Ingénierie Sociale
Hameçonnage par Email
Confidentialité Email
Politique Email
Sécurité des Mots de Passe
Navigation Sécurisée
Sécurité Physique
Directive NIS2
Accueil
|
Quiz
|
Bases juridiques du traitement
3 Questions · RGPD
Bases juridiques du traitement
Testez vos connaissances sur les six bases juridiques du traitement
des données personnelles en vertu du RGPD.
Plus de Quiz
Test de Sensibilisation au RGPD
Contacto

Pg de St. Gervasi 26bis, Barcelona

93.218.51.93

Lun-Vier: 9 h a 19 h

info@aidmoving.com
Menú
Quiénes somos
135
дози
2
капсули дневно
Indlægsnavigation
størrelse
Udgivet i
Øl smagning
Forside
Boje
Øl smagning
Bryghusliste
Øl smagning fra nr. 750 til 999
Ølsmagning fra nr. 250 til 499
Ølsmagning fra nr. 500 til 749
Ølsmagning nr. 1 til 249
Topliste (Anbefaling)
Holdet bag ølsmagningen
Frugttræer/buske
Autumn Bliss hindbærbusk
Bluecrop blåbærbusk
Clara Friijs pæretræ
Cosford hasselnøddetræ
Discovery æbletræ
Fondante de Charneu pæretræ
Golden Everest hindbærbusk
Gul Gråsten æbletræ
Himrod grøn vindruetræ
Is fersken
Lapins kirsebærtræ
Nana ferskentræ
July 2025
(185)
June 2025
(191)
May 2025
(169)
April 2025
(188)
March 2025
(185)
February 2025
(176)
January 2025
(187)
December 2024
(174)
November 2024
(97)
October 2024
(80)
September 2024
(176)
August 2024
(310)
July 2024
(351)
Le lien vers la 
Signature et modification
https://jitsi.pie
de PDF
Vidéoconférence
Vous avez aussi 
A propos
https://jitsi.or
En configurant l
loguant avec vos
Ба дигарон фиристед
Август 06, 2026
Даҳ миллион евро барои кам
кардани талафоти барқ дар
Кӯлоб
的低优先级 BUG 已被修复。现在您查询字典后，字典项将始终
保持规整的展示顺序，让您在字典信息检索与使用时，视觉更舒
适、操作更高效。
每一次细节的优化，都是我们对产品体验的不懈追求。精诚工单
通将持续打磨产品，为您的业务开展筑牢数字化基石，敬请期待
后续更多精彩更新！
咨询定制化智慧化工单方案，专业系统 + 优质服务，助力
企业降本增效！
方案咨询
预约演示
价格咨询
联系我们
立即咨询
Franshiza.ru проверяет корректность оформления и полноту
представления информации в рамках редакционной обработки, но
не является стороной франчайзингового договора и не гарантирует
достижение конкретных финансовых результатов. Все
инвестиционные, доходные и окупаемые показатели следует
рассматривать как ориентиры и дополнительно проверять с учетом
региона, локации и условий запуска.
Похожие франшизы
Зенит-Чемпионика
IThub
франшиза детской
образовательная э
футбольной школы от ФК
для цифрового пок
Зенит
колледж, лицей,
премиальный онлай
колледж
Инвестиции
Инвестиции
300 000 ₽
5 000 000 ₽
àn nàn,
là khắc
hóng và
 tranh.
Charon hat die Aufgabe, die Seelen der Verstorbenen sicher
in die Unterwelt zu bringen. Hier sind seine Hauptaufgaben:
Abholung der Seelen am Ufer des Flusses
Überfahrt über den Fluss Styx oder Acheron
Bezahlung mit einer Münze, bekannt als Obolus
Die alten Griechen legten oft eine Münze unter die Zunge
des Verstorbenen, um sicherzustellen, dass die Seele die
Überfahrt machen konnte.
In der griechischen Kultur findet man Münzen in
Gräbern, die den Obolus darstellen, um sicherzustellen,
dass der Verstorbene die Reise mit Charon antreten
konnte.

» **Your assignment**: The lines to return are those in the material above that hold "hindbærbusk".

» **Worked solution**:
Autumn Bliss hindbærbusk
Golden Everest hindbærbusk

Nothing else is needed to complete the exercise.